# First Step in Humidor Building



## WaxingMoon (Aug 13, 2009)




----------



## tobacmon (May 17, 2007)

I thought I did not have the skills but I can do the first step--I think.......I thought the first step was knowing how to build one?


----------



## bogner (Jun 3, 2009)

haha that's topnotch humidor building!! :smoke: 

oh and may I take the opportunity to congratulate you on your humidors, they're beautiful! if it wasn't so expensive to ship to Europe, I would definitely be buying a custom one ..


----------



## Jumes (Jul 29, 2009)

Definitely agree Ed.

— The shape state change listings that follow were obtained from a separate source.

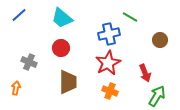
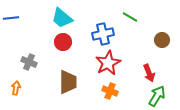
blue line: moved 8 px left, 3 px down; rotated 35 degrees clockwise
blue cross: moved 6 px left
brown circle: moved 2 px right
red circle: moved 2 px right, 6 px up
red arrow: moved 4 px right
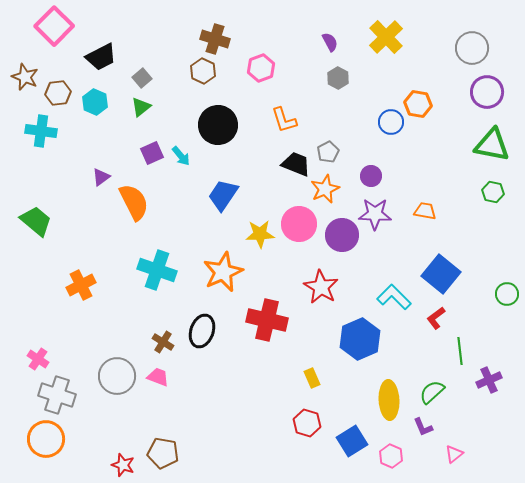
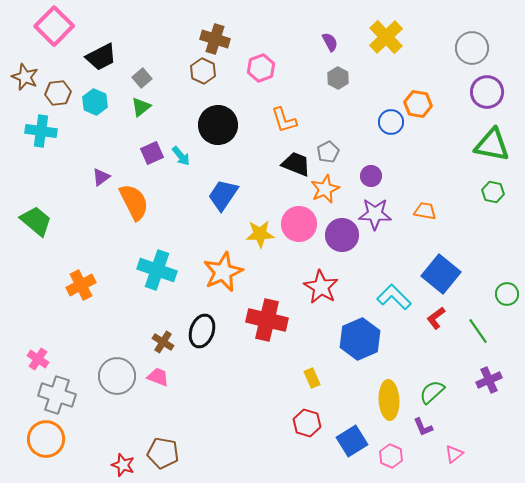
green line at (460, 351): moved 18 px right, 20 px up; rotated 28 degrees counterclockwise
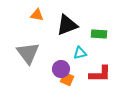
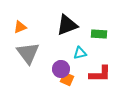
orange triangle: moved 17 px left, 12 px down; rotated 32 degrees counterclockwise
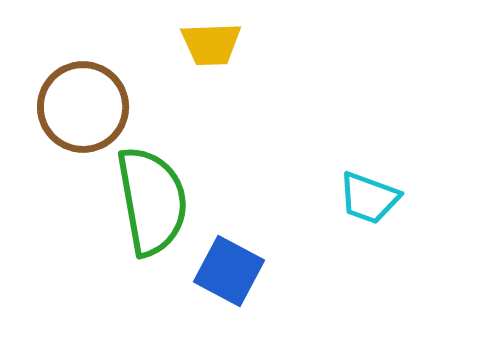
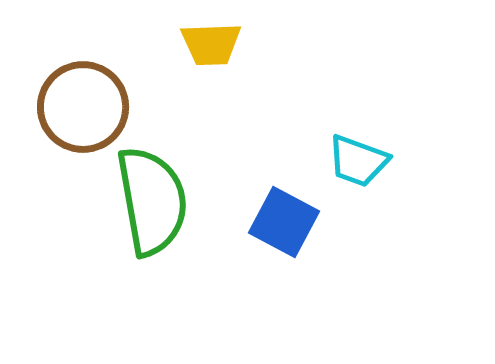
cyan trapezoid: moved 11 px left, 37 px up
blue square: moved 55 px right, 49 px up
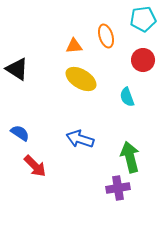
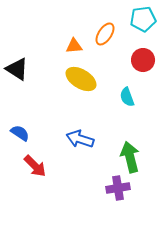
orange ellipse: moved 1 px left, 2 px up; rotated 50 degrees clockwise
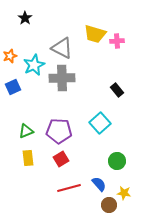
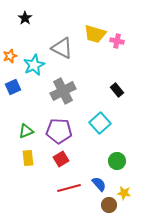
pink cross: rotated 16 degrees clockwise
gray cross: moved 1 px right, 13 px down; rotated 25 degrees counterclockwise
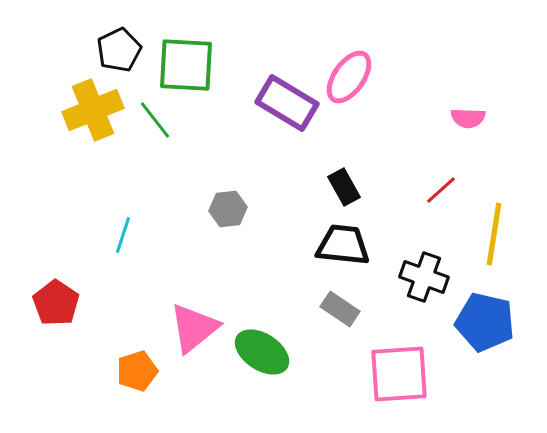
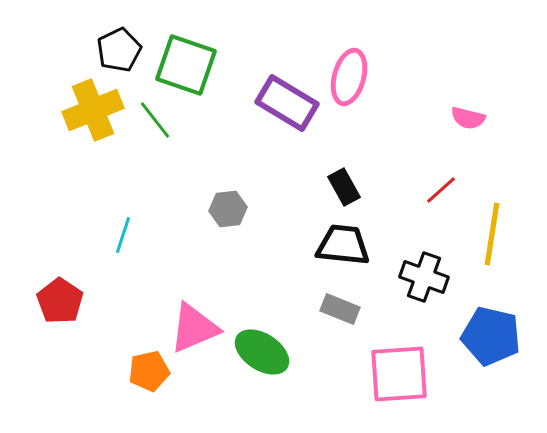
green square: rotated 16 degrees clockwise
pink ellipse: rotated 20 degrees counterclockwise
pink semicircle: rotated 12 degrees clockwise
yellow line: moved 2 px left
red pentagon: moved 4 px right, 2 px up
gray rectangle: rotated 12 degrees counterclockwise
blue pentagon: moved 6 px right, 14 px down
pink triangle: rotated 16 degrees clockwise
orange pentagon: moved 12 px right; rotated 6 degrees clockwise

Every project starts with a little head scratching, which is best done while enjoying a good cigar.


----------



## RazzBarlow (Dec 8, 2009)

It's a finger inventory.

Cigar, 1, 2, 3, 4, Thumb...check
Lighter, 1, 2, 3, 4, Thumb...check

The goal is to only be missing the cigar on the second inventory of the day.eace:


----------



## LincolnSmokes (Nov 5, 2009)

I didn't realize I was starting to build humidors too!!! I'll remember that the next time I light up a stick.


----------



## Coop D (Oct 19, 2008)

I guess we are all Master builders by now....


----------



## Jimbo57 (Aug 15, 2009)

Nothing like a little bit of Vintage to get ya started!


----------



## shunoshi (Sep 30, 2009)

I never finish anything I start. This explains why everytime I want to build a humidor I only make it past step 1.


----------



## quesadilla (Dec 9, 2009)

ok now whats step 2? hurry this cigar is burning fast!!!


----------



## tobacmon (May 17, 2007)

RazzBarlow said:


> It's a finger inventory.
> 
> *Cigar, 1, 2, 3, 4, Thumb...check
> Lighter, 1, 2, 3, 4, Thumb...check
> ...


ROLMAO---this I liked!!!!


----------



## dmisc (Dec 1, 2009)

Um....are you holding the camera with your mouth, with auto flash, and timer set to 5 seconds?

Impressive.


----------



## cubicdissection (Jan 10, 2010)

dmisc said:


> Um....are you holding the camera with your mouth, with auto flash, and timer set to 5 seconds?
> 
> Impressive.


Hahaha....I can't believe I didn't catch that when I first saw this thread.  So, who IS holding that camera?

eep:


----------